● Assignment:
The whole listing should come back exactly as written, except for the pictures.

[Record set — start]

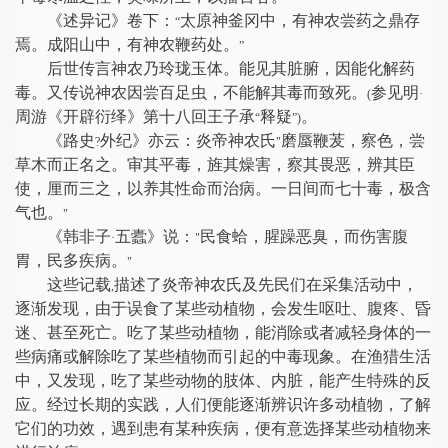
《述异记》卷下：
太原神釜冈中，有神农尝药之鼎存
“
焉。成阳山中，有神农鞭药处。
”
后世传言神农乃玲珑玉体。能见其脏腑，因能化解药
毒。又传说神农因尝百足虫，不能解其毒而致死。
参见明
(
·
周游《开辟衍绎》第十八回王子承
释疑
。
“
”)
《路史
外纪》亦云：炎帝神农氏
磨蜃鞭茇，察色，尝
?
"
草木而正名之。审其平毒，旌其燥害，察其畏恶，辨其臣
使，厘而三之，以养其性命而治病。一日间而七十毒，极含
气也。
"
《韩非子
五蠹》说：
民食蛤，腥躁恶臭，而伤害腹
·
"
胃，民多疾病。
"
这些记载
描述了炎帝神农氏及先民们在采集活动中，
,
逐渐发现，由于误食了某些动植物，会发生呕吐、腹疼、昏
迷、甚至死亡。吃了某些动植物，能消除或者减轻身体的一
些病痛或解除吃了某些植物而引起的中毒现象。在渔猎生活
中，又发现，吃了某些动物的肢体、内脏，能产生特殊的反
应。经过长期的实践，人们便能逐渐辨识许多动植物，了解
它们的功效，遇到患有某种疾病，便有意选择某些动植物来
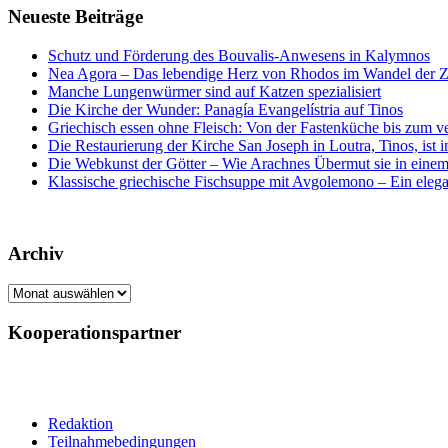
Neueste Beiträge
Schutz und Förderung des Bouvalis-Anwesens in Kalymnos
Nea Agora – Das lebendige Herz von Rhodos im Wandel der Z
Manche Lungenwürmer sind auf Katzen spezialisiert
Die Kirche der Wunder: Panagía Evangelístria auf Tinos
Griechisch essen ohne Fleisch: Von der Fastenküche bis zum 
Die Restaurierung der Kirche San Joseph in Loutra, Tinos, ist
Die Webkunst der Götter – Wie Arachnes Übermut sie in einem
Klassische griechische Fischsuppe mit Avgolemono – Ein elegan
Archiv
Archiv
Kooperationspartner
Redaktion
Teilnahmebedingungen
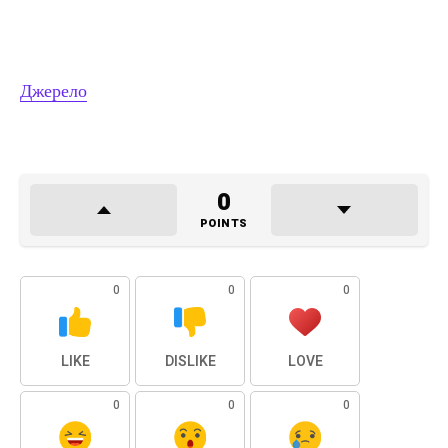
Джерело
0
POINTS
0
0
0
LIKE
DISLIKE
LOVE
0
0
0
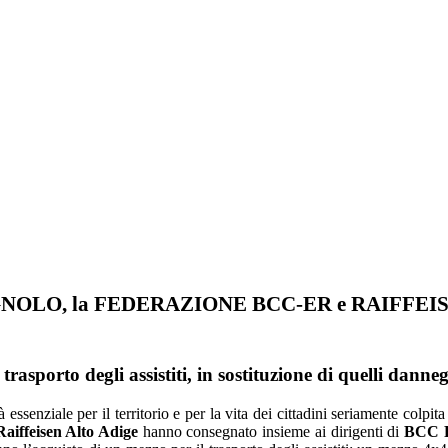
GNOLO, la FEDERAZIONE BCC-ER e RAIFFEISEN
rasporto degli assistiti, in sostituzione di quelli danne
ssenziale per il territorio e per la vita dei cittadini seriamente colpit
aiffeisen Alto Adige
hanno consegnato insieme ai dirigenti di
BCC R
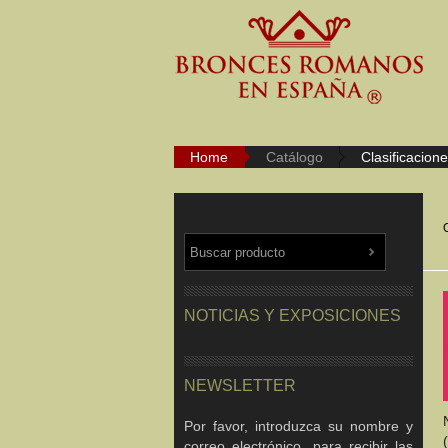
Home
Catálogo
Clasificacion
NOTICIAS Y EXPOSICIONES
NEWSLETTER
Por favor, introduzca su nombre y
correo electrónico, para recibir las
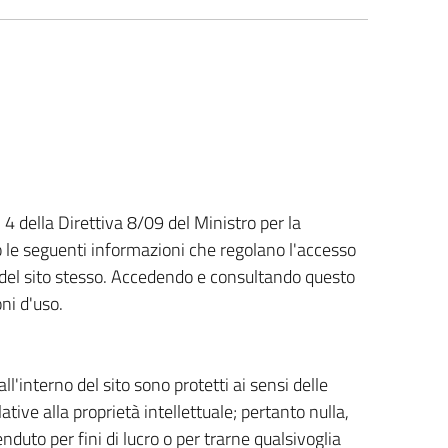
. 4 della Direttiva 8/09 del Ministro per la
 le seguenti informazioni che regolano l'accesso
so del sito stesso. Accedendo e consultando questo
oni d'uso.
ll'interno del sito sono protetti ai sensi delle
lative alla proprietà intellettuale; pertanto nulla,
nduto per fini di lucro o per trarne qualsivoglia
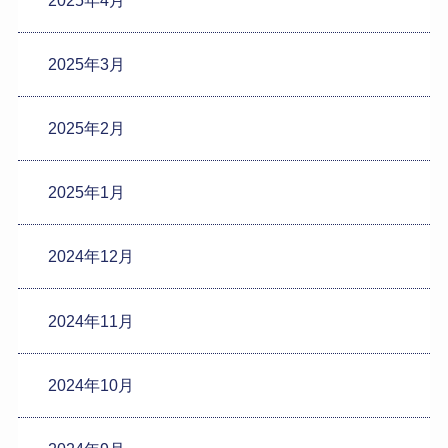
2025年3月
2025年2月
2025年1月
2024年12月
2024年11月
2024年10月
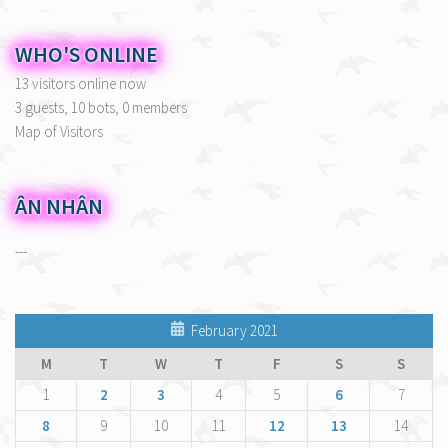
WHO'S ONLINE
13 visitors online now
3 guests,
10 bots,
0 members
Map of Visitors
ÂN NHÂN
---
February 2021
M
T
W
T
F
S
S
1
2
3
4
5
6
7
8
9
10
11
12
13
14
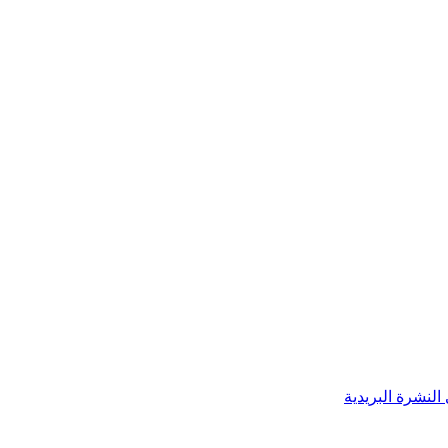
النشرة البريدية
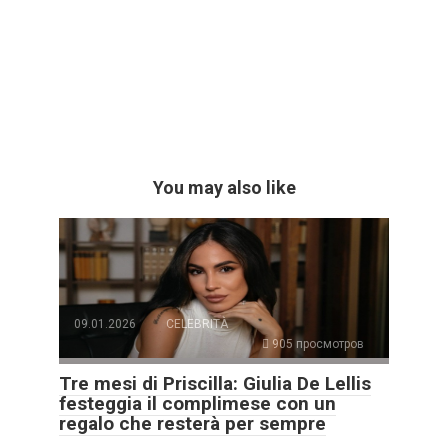
You may also like
09.01.2026
CELEBRITÀ
905 просмотров
Tre mesi di Priscilla: Giulia De Lellis
festeggia il complimese con un
regalo che resterà per sempre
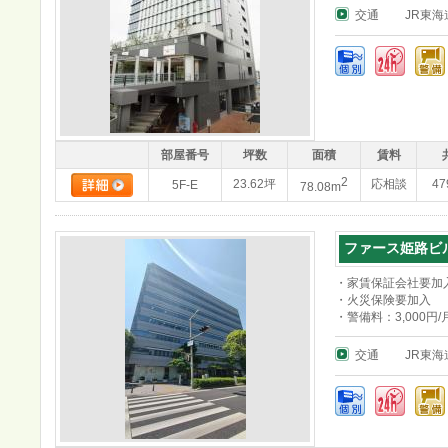
交通
JR東
部屋番号
坪数
面積
賃料
2
23.62坪
応相談
47
5F-E
78.08m
ファース姫路ビ
・家賃保証会社要加
・火災保険要加入
・警備料：3,000円/
交通
JR東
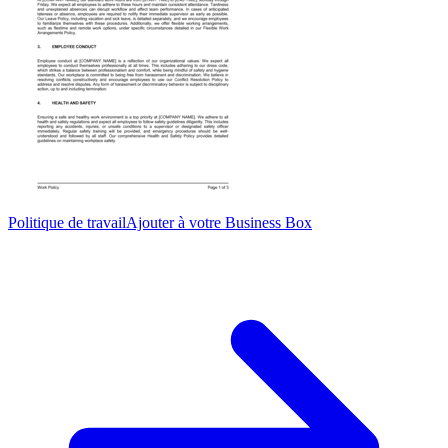
Politique de travail
Ajouter à votre Business Box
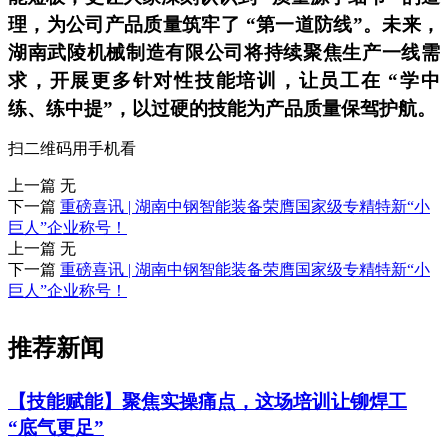
理，为公司产品质量筑牢了 “第一道防线”。未来，
湖南武陵机械制造有限公司将持续聚焦生产一线需
求，开展更多针对性技能培训，让员工在 “学中
练、练中提”，以过硬的技能为产品质量保驾护航。
扫二维码用手机看
上一篇
无
下一篇
重磅喜讯 | 湖南中钢智能装备荣膺国家级专精特新“小
巨人”企业称号！
上一篇
无
下一篇
重磅喜讯 | 湖南中钢智能装备荣膺国家级专精特新“小
巨人”企业称号！
推荐新闻
【技能赋能】聚焦实操痛点，这场培训让铆焊工
“底气更足”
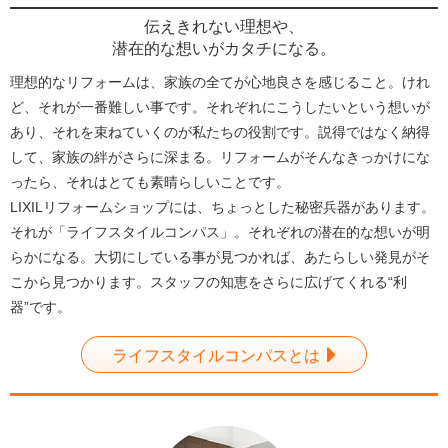
伝えきれない理想や、
潜在的な想いがカタチになる。
理想的なリフォームは、家族の全てが心地良さを感じること。けれ
ど、それが一番難しい事です。それぞれにこうしたいという想いが
あり、それを束ねていくのが私たちの役割です。説得ではなく納得
して、家族の絆がさらに深まる。リフォームがそんなきっかけにな
ったら、それはとても素晴らしいことです。
LIXILリフォームショップには、ちょっとした秘密兵器があります。
それが「ライフスタイルコンパス」。それぞれの潜在的な想いが明
らかになる。大切にしている事が見つかれば、あたらしい発見がそ
こから見つかります。スタッフの知恵をさらに広げてくれる“利
器”です。
ライフスタイルコンパスとは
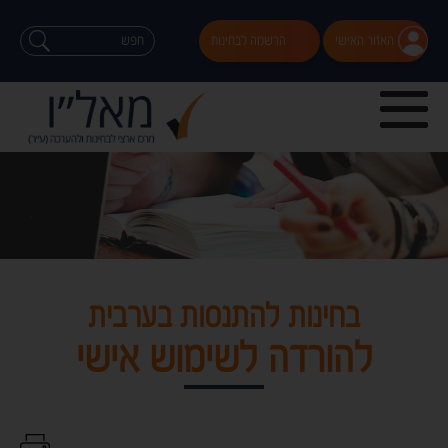
האזור האישי
הרשמה לבחינות
בחינות להתנסות בערבית
להורדה לשימוש אישי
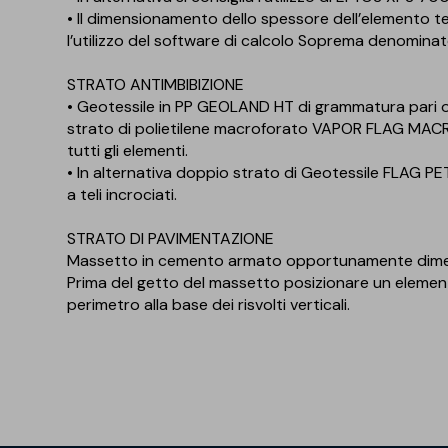
• Il dimensionamento dello spessore dell’elemento 
l’utilizzo del software di calcolo Soprema denomin
STRATO ANTIMBIBIZIONE
• Geotessile in PP GEOLAND HT di grammatura pari
strato di polietilene macroforato VAPOR FLAG MACRO
tutti gli elementi.
• In alternativa doppio strato di Geotessile FLAG P
a teli incrociati.
STRATO DI PAVIMENTAZIONE
Massetto in cemento armato opportunamente dimensi
Prima del getto del massetto posizionare un element
perimetro alla base dei risvolti verticali.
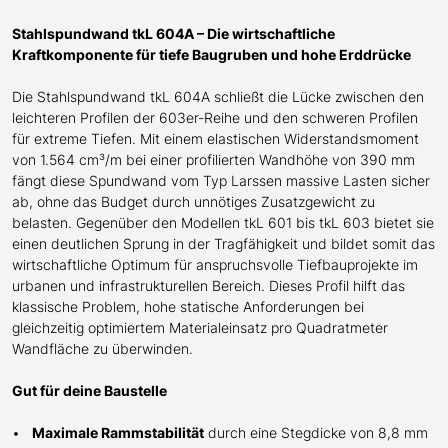
Stahlspundwand tkL 604A – Die wirtschaftliche
Kraftkomponente für tiefe Baugruben und hohe Erddrücke
Die Stahlspundwand tkL 604A schließt die Lücke zwischen den
leichteren Profilen der 603er-Reihe und den schweren Profilen
für extreme Tiefen. Mit einem elastischen Widerstandsmoment
von 1.564 cm³/m bei einer profilierten Wandhöhe von 390 mm
fängt diese Spundwand
vom Typ Larssen
massive Lasten sicher
ab, ohne das Budget durch unnötiges Zusatzgewicht zu
belasten. Gegenüber den Modellen tkL 601 bis tkL 603 bietet sie
einen
deutlichen
Sprung in der Tragfähigkeit und bildet somit das
wirtschaftliche Optimum für anspruchsvolle Tiefbauprojekte im
urbanen und infrastrukturellen Bereich. Dieses Profil
hilft
das
klassische Problem, hohe statische Anforderungen bei
gleichzeitig optimiertem Materialeinsatz pro Quadratmeter
Wandfläche zu
überwinden
.
Gut für deine Baustelle
Maximale Rammstabilität
durch eine Stegdicke von 8,8 mm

[Record set — finish]

● Your response:
《述异记》卷下：
太原神釜冈中，有神农尝药之鼎存
“
焉。成阳山中，有神农鞭药处。
”
后世传言神农乃玲珑玉体。能见其脏腑，因能化解药
毒。又传说神农因尝百足虫，不能解其毒而致死。
参见明
(
·
周游《开辟衍绎》第十八回王子承
释疑
。
“
”)
《路史
外纪》亦云：炎帝神农氏
磨蜃鞭茇，察色，尝
?
"
草木而正名之。审其平毒，旌其燥害，察其畏恶，辨其臣
使，厘而三之，以养其性命而治病。一日间而七十毒，极含
气也。
"
《韩非子
五蠹》说：
民食蛤，腥躁恶臭，而伤害腹
·
"
胃，民多疾病。
"
这些记载
描述了炎帝神农氏及先民们在采集活动中，
,
逐渐发现，由于误食了某些动植物，会发生呕吐、腹疼、昏
迷、甚至死亡。吃了某些动植物，能消除或者减轻身体的一
些病痛或解除吃了某些植物而引起的中毒现象。在渔猎生活
中，又发现，吃了某些动物的肢体、内脏，能产生特殊的反
应。经过长期的实践，人们便能逐渐辨识许多动植物，了解
它们的功效，遇到患有某种疾病，便有意选择某些动植物来
Neueste Beiträge
Schutz und Förderung des Bouvalis-Anwesens in Kalymnos
Nea Agora – Das lebendige Herz von Rhodos im Wandel der Z
Manche Lungenwürmer sind auf Katzen spezialisiert
Die Kirche der Wunder: Panagía Evangelístria auf Tinos
Griechisch essen ohne Fleisch: Von der Fastenküche bis zum 
Die Restaurierung der Kirche San Joseph in Loutra, Tinos, ist
Die Webkunst der Götter – Wie Arachnes Übermut sie in einem
Klassische griechische Fischsuppe mit Avgolemono – Ein elegan
Archiv
Archiv
Kooperationspartner
Redaktion
Teilnahmebedingungen
Джерело
0
POINTS
0
0
0
LIKE
DISLIKE
LOVE
0
0
0
GNOLO, la FEDERAZIONE BCC-ER e RAIFFEISEN
rasporto degli assistiti, in sostituzione di quelli danne
ssenziale per il territorio e per la vita dei cittadini seriamente colpit
aiffeisen Alto Adige
hanno consegnato insieme ai dirigenti di
BCC R
Home
Catálogo
Clasificacion
NOTICIAS Y EXPOSICIONES
NEWSLETTER
Por favor, introduzca su nombre y
correo electrónico, para recibir las
. 4 della Direttiva 8/09 del Ministro per la
 le seguenti informazioni che regolano l'accesso
so del sito stesso. Accedendo e consultando questo
oni d'uso.
ll'interno del sito sono protetti ai sensi delle
lative alla proprietà intellettuale; pertanto nulla,
nduto per fini di lucro o per trarne qualsivoglia
2025年3月
2025年2月
2025年1月
2024年12月
2024年11月
2024年10月
WHO'S ONLINE
13 visitors online now
3 guests,
10 bots,
0 members
Map of Visitors
ÂN NHÂN
---
February 2021
M
T
W
T
F
S
S
1
2
3
4
5
6
7
8
9
10
11
12
13
14
النشرة البريدية
You may also like
09.01.2026
CELEBRITÀ
905 просмотров
Tre mesi di Priscilla: Giulia De Lellis
festeggia il complimese con un
regalo che resterà per sempre
交通
JR東
部屋番号
坪数
面積
賃料
2
23.62坪
応相談
47
5F-E
78.08m
ファース姫路ビ
・家賃保証会社要加
・火災保険要加入
・警備料：3,000円/
交通
JR東
Politique de travail
Ajouter à votre Business Box
理，为公司产品质量筑牢了 “第一道防线”。未来，
湖南武陵机械制造有限公司将持续聚焦生产一线需
求，开展更多针对性技能培训，让员工在 “学中
练、练中提”，以过硬的技能为产品质量保驾护航。
扫二维码用手机看
上一篇
无
下一篇
重磅喜讯 | 湖南中钢智能装备荣膺国家级专精特新“小
巨人”企业称号！
上一篇
无
下一篇
重磅喜讯 | 湖南中钢智能装备荣膺国家级专精特新“小
巨人”企业称号！
推荐新闻
【技能赋能】聚焦实操痛点，这场培训让铆焊工
“底气更足”
伝えきれない理想や、
潜在的な想いがカタチになる。
理想的なリフォームは、家族の全てが心地良さを感じること。けれ
ど、それが一番難しい事です。それぞれにこうしたいという想いが
あり、それを束ねていくのが私たちの役割です。説得ではなく納得
して、家族の絆がさらに深まる。リフォームがそんなきっかけにな
ったら、それはとても素晴らしいことです。
LIXILリフォームショップには、ちょっとした秘密兵器があります。
それが「ライフスタイルコンパス」。それぞれの潜在的な想いが明
らかになる。大切にしている事が見つかれば、あたらしい発見がそ
こから見つかります。スタッフの知恵をさらに広げてくれる“利
器”です。
ライフスタイルコンパスとは
האזור האישי
הרשמה לבחינות
בחינות להתנסות בערבית
להורדה לשימוש אישי
• Il dimensionamento dello spessore dell’elemento 
l’utilizzo del software di calcolo Soprema denomin
STRATO ANTIMBIBIZIONE
• Geotessile in PP GEOLAND HT di grammatura pari
strato di polietilene macroforato VAPOR FLAG MACRO
tutti gli elementi.
• In alternativa doppio strato di Geotessile FLAG P
a teli incrociati.
STRATO DI PAVIMENTAZIONE
Massetto in cemento armato opportunamente dimensi
Prima del getto del massetto posizionare un element
perimetro alla base dei risvolti verticali.
Stahlspundwand tkL 604A – Die wirtschaftliche
Kraftkomponente für tiefe Baugruben und hohe Erddrücke
Die Stahlspundwand tkL 604A schließt die Lücke zwischen den
leichteren Profilen der 603er-Reihe und den schweren Profilen
für extreme Tiefen. Mit einem elastischen Widerstandsmoment
von 1.564 cm³/m bei einer profilierten Wandhöhe von 390 mm
fängt diese Spundwand
vom Typ Larssen
massive Lasten sicher
ab, ohne das Budget durch unnötiges Zusatzgewicht zu
belasten. Gegenüber den Modellen tkL 601 bis tkL 603 bietet sie
einen
deutlichen
Sprung in der Tragfähigkeit und bildet somit das
wirtschaftliche Optimum für anspruchsvolle Tiefbauprojekte im
urbanen und infrastrukturellen Bereich. Dieses Profil
hilft
das
klassische Problem, hohe statische Anforderungen bei
gleichzeitig optimiertem Materialeinsatz pro Quadratmeter
Wandfläche zu
überwinden
.
Gut für deine Baustelle
Maximale Rammstabilität
durch eine Stegdicke von 8,8 mm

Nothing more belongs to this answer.